The Importance of Cost Management for Your Business

Mon, Sep 17, 2012


Regardless of what type of business you run, keeping a close eye on your bottom line is more important than ever. The recession has forced most people to cut back dramatically, which has resulted in significantly less consumer purchasing. Yet the costs of doing business continue to rise. If you don’t keep tabs on cost management, you’ll soon find yourself closing your doors. The key is starting out with a clear picture of all of your costs, which then allows you to control them. And when you take that information and compare it to your competitors, you’ll have a great idea of how healthy your company will be over the long term. Here is a quick look at the importance of cost management for your business.

Cost management means you are maintaining control of the amount of resources you are expending in order to create a product or produce a service, deliver it to the customer and receive a sale.
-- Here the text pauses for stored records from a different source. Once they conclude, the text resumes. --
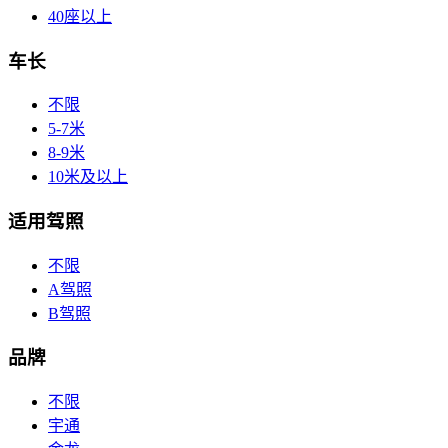
40座以上
车长
不限
5-7米
8-9米
10米及以上
适用驾照
不限
A驾照
B驾照
品牌
不限
宇通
But these costs involve much more than simply the price of raw materials or the monthly rent for your store. To truly handle cost management for your business, you must become familiar with each and every cost that goes into your day-to-day activities.
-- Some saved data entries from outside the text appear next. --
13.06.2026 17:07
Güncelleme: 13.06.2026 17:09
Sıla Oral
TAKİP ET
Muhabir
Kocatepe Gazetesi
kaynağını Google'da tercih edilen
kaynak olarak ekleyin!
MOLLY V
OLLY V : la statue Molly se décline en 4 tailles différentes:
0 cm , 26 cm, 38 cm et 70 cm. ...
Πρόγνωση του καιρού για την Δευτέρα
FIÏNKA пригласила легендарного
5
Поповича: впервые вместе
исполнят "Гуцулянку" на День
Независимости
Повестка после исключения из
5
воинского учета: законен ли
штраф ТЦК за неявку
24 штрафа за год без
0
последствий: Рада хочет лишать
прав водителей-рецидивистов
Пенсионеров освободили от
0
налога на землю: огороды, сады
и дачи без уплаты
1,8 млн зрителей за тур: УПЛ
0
The first, most obvious aspect is the cost of sales. Under this heading are any of the elements that you can allocate to the product or service being sold. That means direct costs, such as labor, parts or other stock materials. Anything you have to purchase that creates your product, and any of the people you must pay to manufacture those products, are filed under cost of sales.
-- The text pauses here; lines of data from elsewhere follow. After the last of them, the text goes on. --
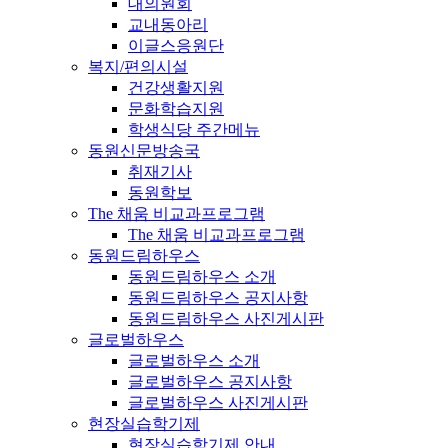
대의원회
교내동아리
이글스응원단
복지/편의시설
건강생활지원
문화학습지원
학생식당 주간메뉴
동원신문방송국
취재기사
동원학보
The 채움 비교과프로그램
The 채움 비교과프로그램
동원드림하우스
동원드림하우스 소개
동원드림하우스 공지사항
동원드림하우스 사진게시판
글로벌하우스
글로벌하우스 소개
글로벌하우스 공지사항
글로벌하우스 사진게시판
현장실습학기제
현장실습학기제 안내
Indirect costs must also be managed. These costs cannot always be directly linked to a specific product or service, but they are a real cost of doing business. Consider things such as the monthly utilities for your store or office, business and liability insurance, and any regular maintenance of your computers or machinery to be indirect costs. The reason you need to include these in cost management, and keep a handle on them is because you’ll need to allocate these costs with a specific method that you maintain over time. Otherwise you’ll find yourself over budget, which could be your company’s death knell in this economy.

Consider the type of company you run when separating out your indirect costs. If you run a business centered on merchandising, you’ll probably need to prorate the indirect cost based on the amount of items you sell each month, and reserve the remainder for your current inventory. If your business is in the service industry, chances are you’ll need to allocate the indirect costs based on the amount of hours worked in a given month. If your business is manufacturing, you’ll probably need to allocate these costs in a manner that takes depreciation into consideration, amortizing rent, utilities and equipment costs over the months and years. You could choose to handle it in an even more precise manner, which follows tax law, but again you’ll need to make these decisions at the outset to really maintain a clear picture of your costs.

These are just a few of the costs you will come across in your company, so take the time to ferret out any others that aren’t readily apparent. Once you have the full tally you’ll be able to budget your business more accurately. It will help create a proper forecast of revenue, which in turn will make it easier to attract investors and more difficult to take a devastating wrong turn that sinks your business. There are several automated cost management solutions on the market, so take the time to find the system that best fits your business, and implement it in a consistent manner to help guarantee success.